Die Vorteile der Kleinstformate
Ein entscheidender Vorteil von kleinen Beträgen ist, dass sie zur Disziplin zwingen. Wer 5.000 Euro statt 50.000 aufnimmt, plant sorgfältiger, wofür er das Geld nutzt. Das Risiko ist gering, die Rückzahlung ist machbar.
Zudem sind kleine Finanzierungen besser an die Gegebenheiten der modernen Geschäftswelt angepasst. Unternehmen hatten früher einen Investitionszeitraum von mehreren Jahren im Voraus. Heutzutage ist alles schneller, flexibler und unsicherer. Es ist sinnvoller, kurzfristig Liquidität zu holen, anstatt sich langfristig zu verschulden.

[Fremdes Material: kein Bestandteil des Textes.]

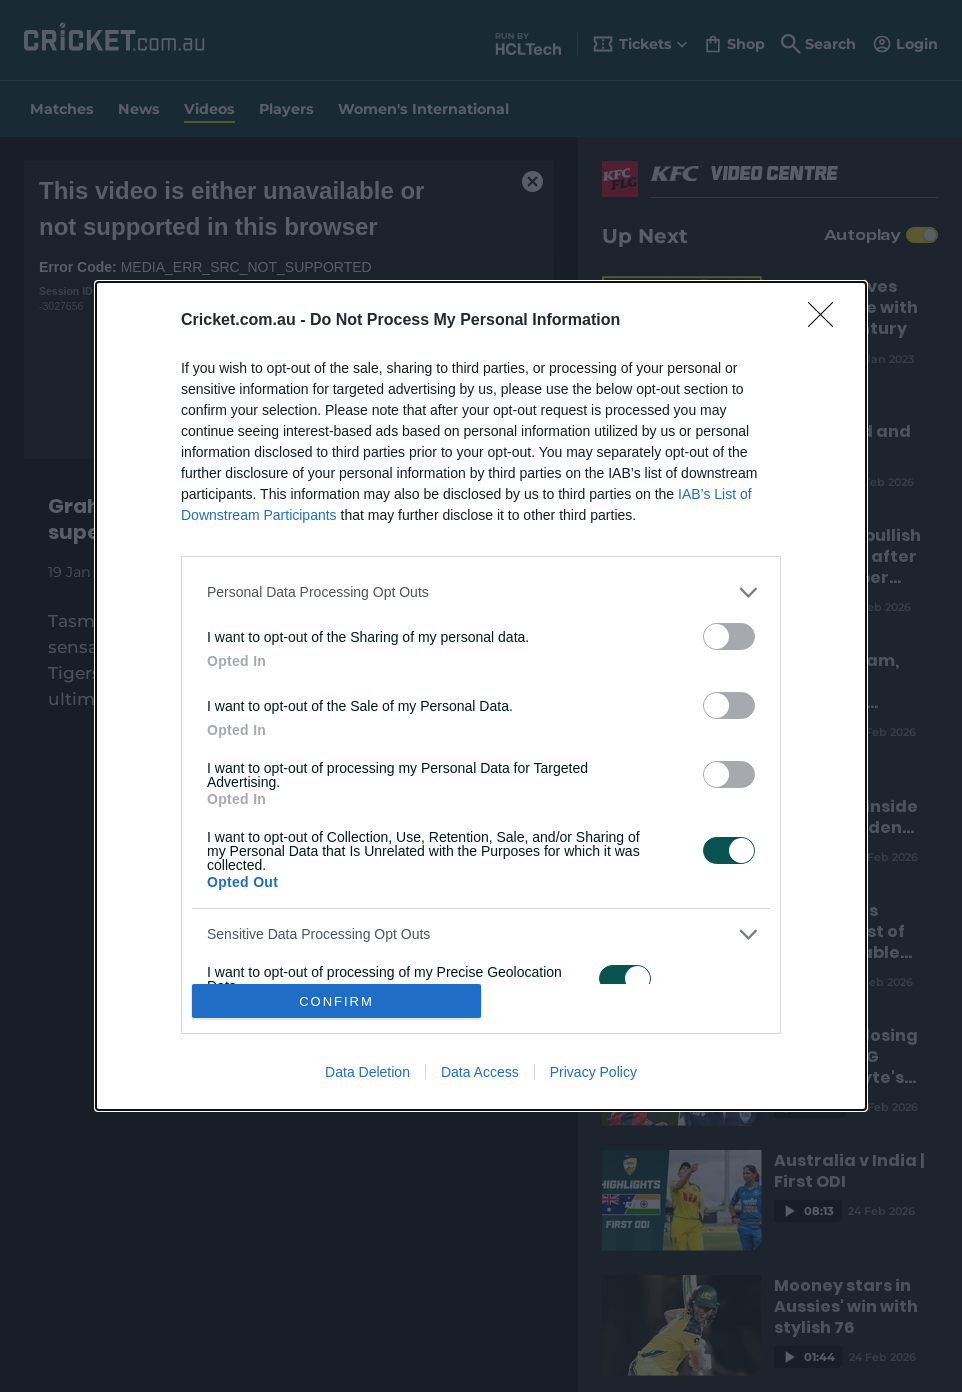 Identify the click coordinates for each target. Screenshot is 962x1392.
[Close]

Die KfW-Studie belegt ebenfalls: Eine Vielzahl von Unternehmern erreicht ein höheres Alter. Mehr als 50 % der mittelständischen Unternehmer sind inzwischen über 55 Jahre alt. In der Nähe des Rentenalters oder der Übergabe möchte man keine großen Kredite mehr aufnehmen. Kleine, anpassungsfähige Lösungen sind da geeigneter.
Die Rückseite
Selbstverständlich bringt die Kredit-Abstinenz auch Nachteile mit sich. Um große Transformationsprojekte – wie die Digitalisierung, Nachhaltigkeit oder die Entwicklung neuer Geschäftsmodelle – erfolgreich umzusetzen, sind oft höhere Investitionen nötig, als man mit Eigenmitteln stemmen kann. Wer grundsätzlich auf Fremdkapital verzichtet, könnte wertvolle Investitionschancen verpassen.
Die KfW gibt zu bedenken: Unternehmen, die aus Prinzip keine Kredite aufnehmen, könnten langfristig ihre Wettbewerbsfähigkeit gefährden. In Zeiten grundlegender wirtschaftlicher Veränderungen sind manchmal größere finanzielle Schritte erforderlich.